### TASK TO COMPLETE
Once the line with "kontinuální, které by" is reached, output it and every line after it, exactly, through the end of the records below. Pictures are skipped.

### SOURCE RECORDS
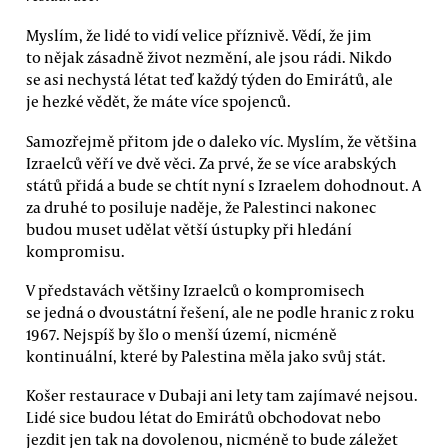
Myslím, že lidé to vidí velice příznivě. Vědí, že jim
to nějak zásadně život nezmění, ale jsou rádi. Nikdo
se asi nechystá létat teď každý týden do Emirátů, ale
je hezké vědět, že máte více spojenců.
Samozřejmě přitom jde o daleko víc. Myslím, že většina
Izraelců věří ve dvě věci. Za prvé, že se více arabských
států přidá a bude se chtít nyní s Izraelem dohodnout. A
za druhé to posiluje naděje, že Palestinci nakonec
budou muset udělat větší ústupky při hledání
kompromisu.
V představách většiny Izraelců o kompromisech
se jedná o dvoustátní řešení, ale ne podle hranic z roku
1967. Nejspíš by šlo o menší území, nicméně
kontinuální, které by Palestina měla jako svůj stát.
Košer restaurace v Dubaji ani lety tam zajímavé nejsou.
Lidé sice budou létat do Emirátů obchodovat nebo
jezdit jen tak na dovolenou, nicméně to bude záležet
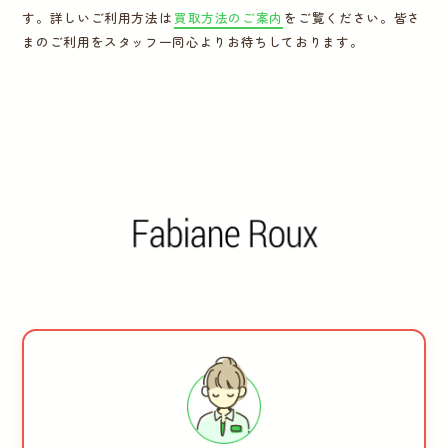
す。詳しいご利用方法は
買取方法のご案内
をご覧ください。皆さ
運営会社
まのご利用をスタッフ一同心よりお待ちしております。
かんたん買取申込
きっちり買取申込
ログイン
お問い合わせ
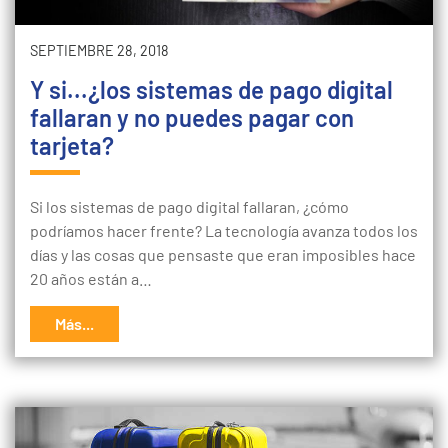
SEPTIEMBRE 28, 2018
Y si...¿los sistemas de pago digital
fallaran y no puedes pagar con
tarjeta?
Si los sistemas de pago digital fallaran, ¿cómo
podríamos hacer frente? La tecnología avanza todos los
días y las cosas que pensaste que eran imposibles hace
20 años están a…
Más...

### OUTPUT BELOW
kontinuální, které by Palestina měla jako svůj stát.
Košer restaurace v Dubaji ani lety tam zajímavé nejsou.
Lidé sice budou létat do Emirátů obchodovat nebo
jezdit jen tak na dovolenou, nicméně to bude záležet
す。詳しいご利用方法は
買取方法のご案内
をご覧ください。皆さ
運営会社
まのご利用をスタッフ一同心よりお待ちしております。
かんたん買取申込
きっちり買取申込
ログイン
お問い合わせ
SEPTIEMBRE 28, 2018
Y si...¿los sistemas de pago digital
fallaran y no puedes pagar con
tarjeta?
Si los sistemas de pago digital fallaran, ¿cómo
podríamos hacer frente? La tecnología avanza todos los
días y las cosas que pensaste que eran imposibles hace
20 años están a…
Más...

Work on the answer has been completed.